This is the mail archive of the
gcc-patches@gcc.gnu.org
mailing list for the GCC project.
Re: [PATCH] PR 62173, re-shuffle insns for RTL loop invariant hoisting
- From: Richard Biener <richard dot guenther at gmail dot com>
- To: Jiong Wang <jiong dot wang at arm dot com>
- Cc: "gcc-patches at gcc dot gnu dot org" <gcc-patches at gcc dot gnu dot org>
- Date: Thu, 4 Dec 2014 12:07:03 +0100
- Subject: Re: [PATCH] PR 62173, re-shuffle insns for RTL loop invariant hoisting
- Authentication-results: sourceware.org; auth=none
- References: <54803EBE dot 2060607 at arm dot com>
On Thu, Dec 4, 2014 at 12:00 PM, Jiong Wang <jiong.wang@arm.com> wrote:
> For PR62173, the ideal solution is to resolve the problem on tree level
> ivopt pass.
>
> While, apart from the tree level issue, PR 62173 also exposed another two
> RTL level issues.
> one of them is looks like we could improve RTL level loop invariant hoisting
> by re-shuffle insns.
>
> for Seb's testcase
>
> void bar(int i) {
> char A[10];
> int d = 0;
> while (i > 0)
> A[d++] = i--;
>
> while (d > 0)
> foo(A[d--]);
> }
>
> the insn sequences to calculate A[I]'s address looks like:
>
> (insn 76 75 77 22 (set (reg/f:DI 109)
> (plus:DI (reg/f:DI 64 sfp)
> (reg:DI 108 [ i ]))) seb-pop.c:8 84 {*adddi3_aarch64}
> (expr_list:REG_DEAD (reg:DI 108 [ i ])
> (nil)))
> (insn 77 76 78 22 (set (reg:SI 110 [ D.2633 ])

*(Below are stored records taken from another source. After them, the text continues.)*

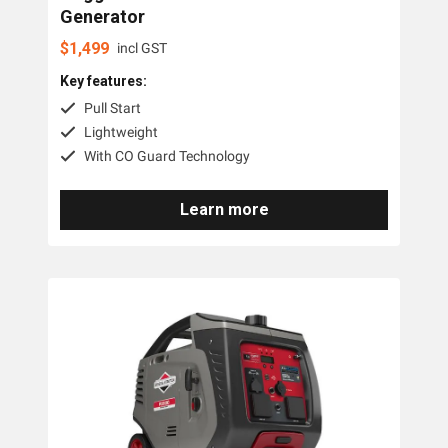
Generator
$
1,499
incl GST
Key features:
Pull Start
Lightweight
With CO Guard Technology
Learn more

> (zero_extend:SI (mem/j:QI (plus:DI (reg/f:DI 109)
> (const_int -16 [0xfffffffffffffff0])) [0 A S1 A8]))) seb-pop.c:8 76
> {*zero_extendqisi2_aarch64}
> (expr_list:REG_DEAD (reg/f:DI 109)
> (nil)))
>
> while for most RISC archs, reg + reg addressing is typical, so if we
> re-shuffle
> the instruction sequences into the following:
>
> (insn 96 94 97 22 (set (reg/f:DI 129)
> (plus:DI (reg/f:DI 64 sfp)
> (const_int -16 [0xfffffffffffffff0]))) seb-pop.c:8 84 {*adddi3_aarch64}
> (nil))
> (insn 97 96 98 22 (set (reg:DI 130 [ i ])
> (sign_extend:DI (reg/v:SI 97 [ i ]))) seb-pop.c:8 70
> {*extendsidi2_aarch64}
> (expr_list:REG_DEAD (reg/v:SI 97 [ i ])
> (nil)))
> (insn 98 97 99 22 (set (reg:SI 131 [ D.2633 ])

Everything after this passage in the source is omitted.